Именно по этой причине, отойдя от двери Синей комнаты, она не отправилась в комнату баронета, а поспешила к скромным апартаментам, отведенным Табби Ванрингэму.
Конечно, она бы предпочла зайти к кому-то еще. Хотя она и полагала, что Табби за обеденным столом и вряд ли прервет ее поиски, ей не хотелось иметь с ним никаких отношений, даже таких окольных, как кража одежды. Но выбора не оставалось. Булпит особо оговорил: сложением он напоминает сэра Бакстона. Табби же был единственным жильцом примерно таких же габаритов. Полковник Тэннер — долговязый и жилистый, как и Bo-Боннер, и Проффит. Даже мистер Биллинг, и тот похож на них. Только набег на Табби мог принести одеяние нужного размера.
Пруденс прокралась в его спальню, зажгла свет и подошла к шкафу. Сердце у нее частило, когда она снимала брюки, словно спелый плод с дерева, но с тем, как оно припустилось вскачь секунду спустя, это нельзя и сравнить. Она обернулась на внезапное восклицание и увидела в дверях их владельца.
Одет Табби был более чем легко — полотенце да узенький британский флаг. Но он и настолько бы не приблизился к стандарту элегантности, не обладай он волей, превосходящей волю Пика: когда дошло до дележки немногочисленных тряпок, оставшихся на «Миньонетте» после визита леди Эббот, он победил. Адриану пришлось довольствоваться куском мешковины.

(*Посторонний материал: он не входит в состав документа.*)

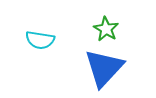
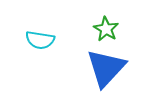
blue triangle: moved 2 px right
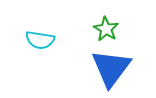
blue triangle: moved 5 px right; rotated 6 degrees counterclockwise
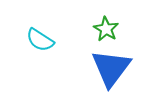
cyan semicircle: rotated 24 degrees clockwise
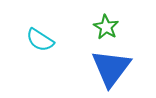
green star: moved 2 px up
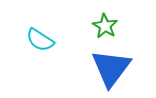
green star: moved 1 px left, 1 px up
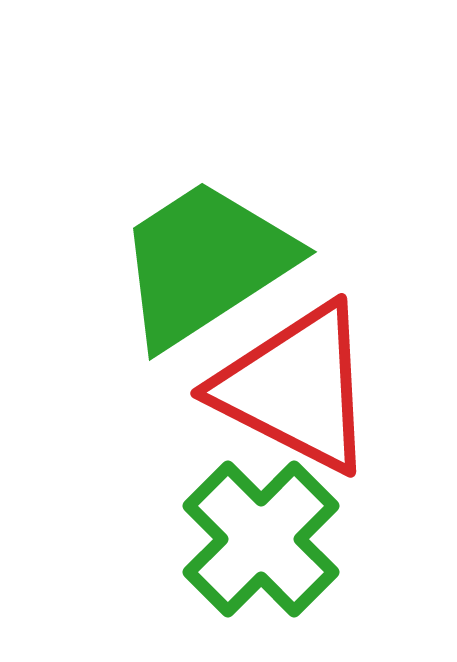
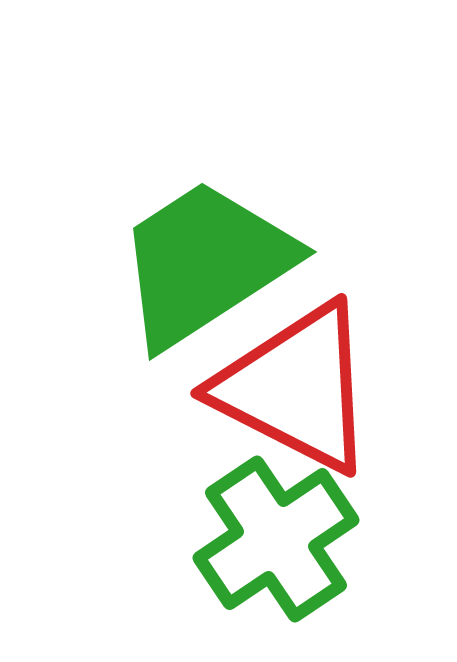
green cross: moved 15 px right; rotated 11 degrees clockwise
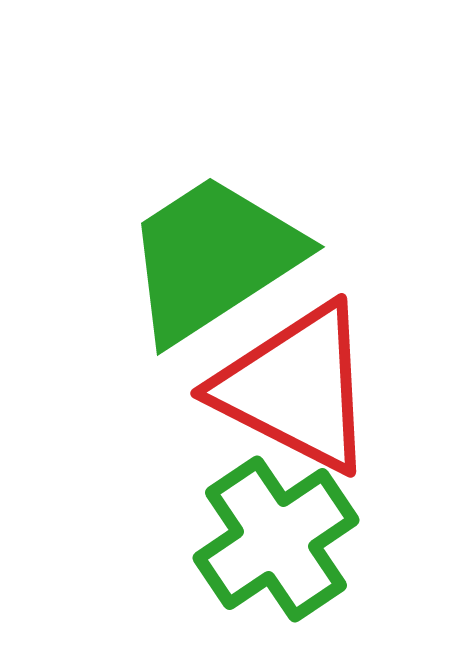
green trapezoid: moved 8 px right, 5 px up
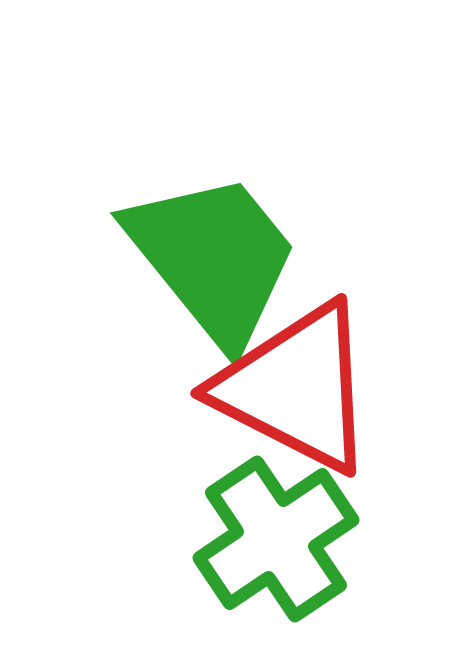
green trapezoid: rotated 84 degrees clockwise
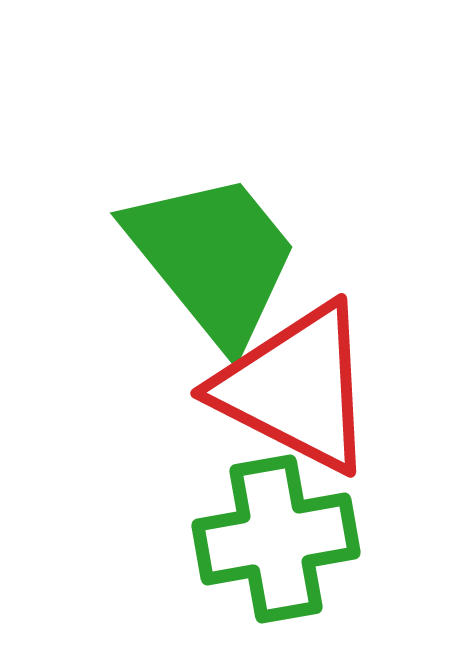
green cross: rotated 24 degrees clockwise
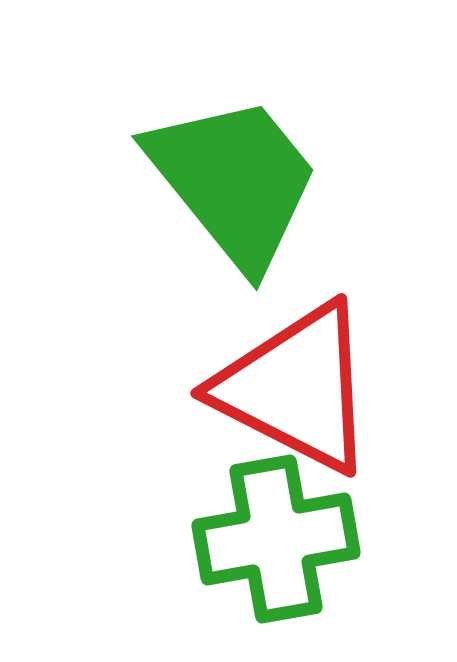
green trapezoid: moved 21 px right, 77 px up
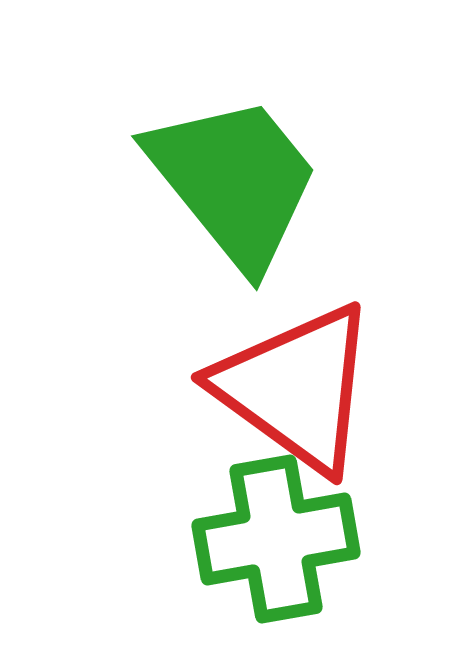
red triangle: rotated 9 degrees clockwise
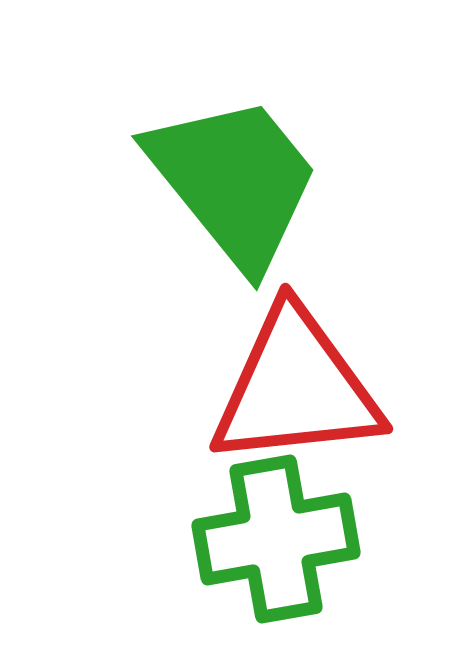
red triangle: rotated 42 degrees counterclockwise
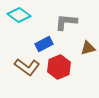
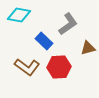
cyan diamond: rotated 25 degrees counterclockwise
gray L-shape: moved 2 px right, 2 px down; rotated 140 degrees clockwise
blue rectangle: moved 3 px up; rotated 72 degrees clockwise
red hexagon: rotated 20 degrees clockwise
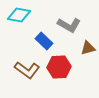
gray L-shape: moved 1 px right, 1 px down; rotated 65 degrees clockwise
brown L-shape: moved 3 px down
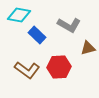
blue rectangle: moved 7 px left, 6 px up
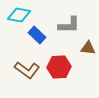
gray L-shape: rotated 30 degrees counterclockwise
brown triangle: rotated 21 degrees clockwise
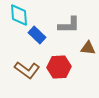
cyan diamond: rotated 75 degrees clockwise
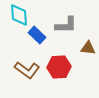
gray L-shape: moved 3 px left
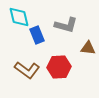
cyan diamond: moved 2 px down; rotated 10 degrees counterclockwise
gray L-shape: rotated 15 degrees clockwise
blue rectangle: rotated 24 degrees clockwise
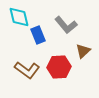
gray L-shape: rotated 35 degrees clockwise
blue rectangle: moved 1 px right
brown triangle: moved 5 px left, 3 px down; rotated 49 degrees counterclockwise
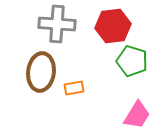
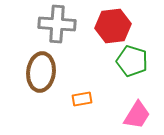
orange rectangle: moved 8 px right, 11 px down
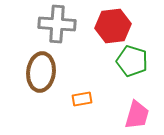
pink trapezoid: rotated 16 degrees counterclockwise
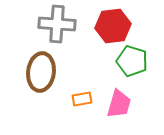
pink trapezoid: moved 18 px left, 11 px up
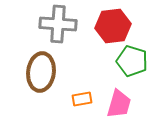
gray cross: moved 1 px right
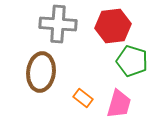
orange rectangle: moved 1 px right, 1 px up; rotated 48 degrees clockwise
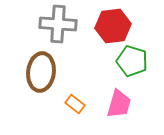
orange rectangle: moved 8 px left, 6 px down
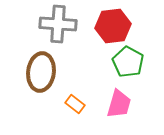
green pentagon: moved 4 px left, 1 px down; rotated 12 degrees clockwise
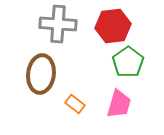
green pentagon: rotated 8 degrees clockwise
brown ellipse: moved 2 px down
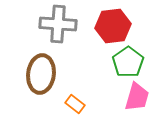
pink trapezoid: moved 18 px right, 7 px up
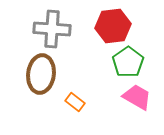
gray cross: moved 6 px left, 5 px down
pink trapezoid: rotated 76 degrees counterclockwise
orange rectangle: moved 2 px up
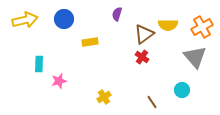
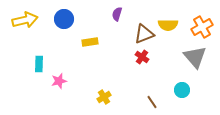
brown triangle: rotated 15 degrees clockwise
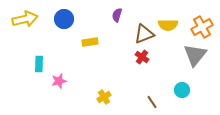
purple semicircle: moved 1 px down
yellow arrow: moved 1 px up
gray triangle: moved 2 px up; rotated 20 degrees clockwise
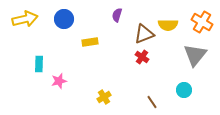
orange cross: moved 5 px up; rotated 30 degrees counterclockwise
cyan circle: moved 2 px right
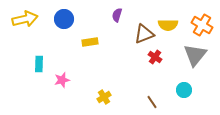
orange cross: moved 3 px down
red cross: moved 13 px right
pink star: moved 3 px right, 1 px up
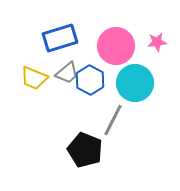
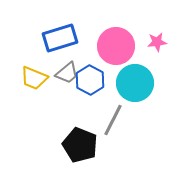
black pentagon: moved 5 px left, 5 px up
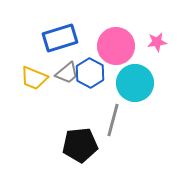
blue hexagon: moved 7 px up
gray line: rotated 12 degrees counterclockwise
black pentagon: rotated 28 degrees counterclockwise
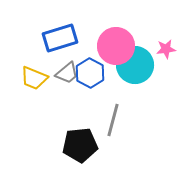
pink star: moved 9 px right, 7 px down
cyan circle: moved 18 px up
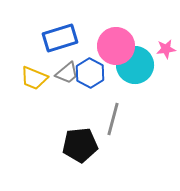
gray line: moved 1 px up
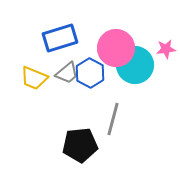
pink circle: moved 2 px down
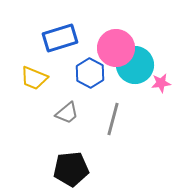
pink star: moved 5 px left, 34 px down
gray trapezoid: moved 40 px down
black pentagon: moved 9 px left, 24 px down
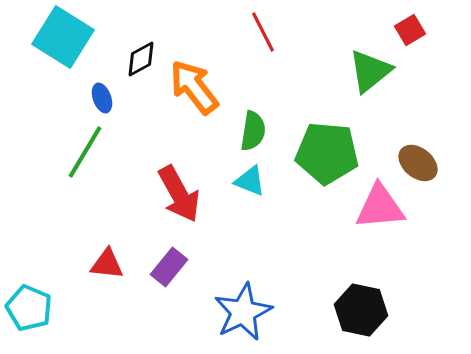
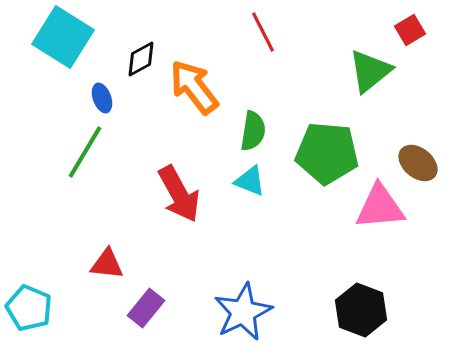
purple rectangle: moved 23 px left, 41 px down
black hexagon: rotated 9 degrees clockwise
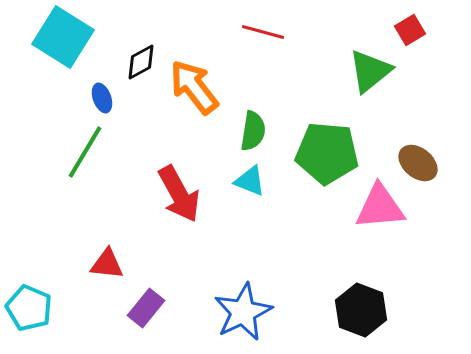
red line: rotated 48 degrees counterclockwise
black diamond: moved 3 px down
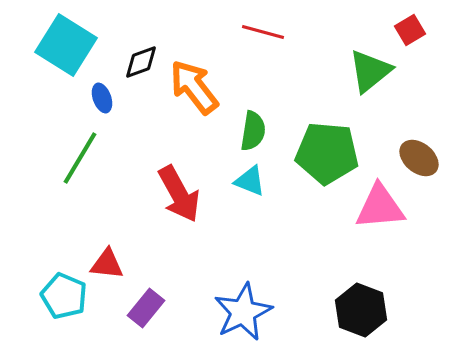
cyan square: moved 3 px right, 8 px down
black diamond: rotated 9 degrees clockwise
green line: moved 5 px left, 6 px down
brown ellipse: moved 1 px right, 5 px up
cyan pentagon: moved 35 px right, 12 px up
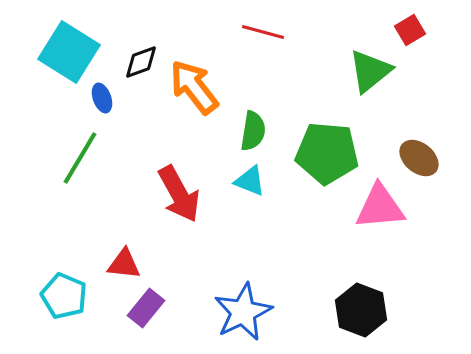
cyan square: moved 3 px right, 7 px down
red triangle: moved 17 px right
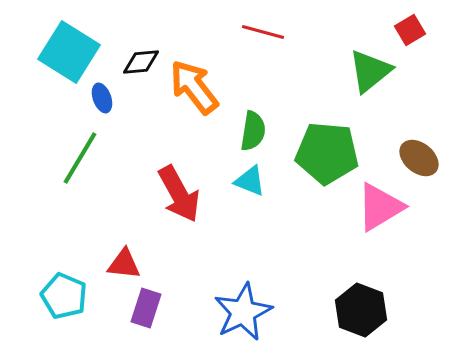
black diamond: rotated 15 degrees clockwise
pink triangle: rotated 26 degrees counterclockwise
purple rectangle: rotated 21 degrees counterclockwise
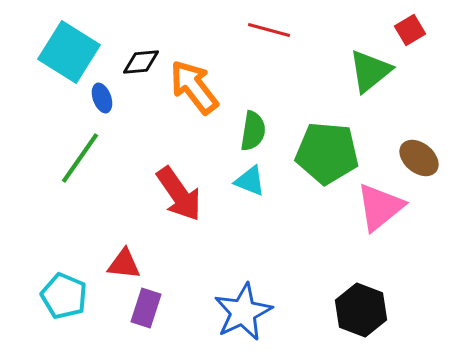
red line: moved 6 px right, 2 px up
green line: rotated 4 degrees clockwise
red arrow: rotated 6 degrees counterclockwise
pink triangle: rotated 8 degrees counterclockwise
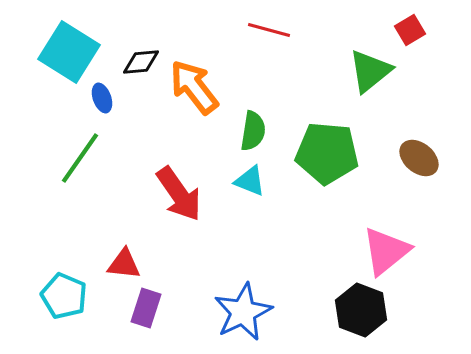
pink triangle: moved 6 px right, 44 px down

Долгую минуту Пруденс таращилась на него, ужас боролся со скромностью. Затем, тоненько вскрикнув, как изысканный зверь, попавший в ловушку, она попятилась к стенке.
24
Распространяться детально о чувствах Табби и Адриана, когда, вернувшись после плавания, они обнаружили, что произошло на «Миньонетте», летописцу ни к чему — он уже рассказывал, как реагирует человек на подобные открытия. Достаточно заметить, что расстроились оба не на шутку. Чувство утраты у них было даже острее, чем у Булпита, — у того имелась хотя бы удобная кровать, где он мог скрыться, вынашивая планы. Только после того как поиски в салоне принесли неоткупоренную бутылку, Табби сумел, наконец, взвесить ситуацию с хладнокровием и рассудительностью.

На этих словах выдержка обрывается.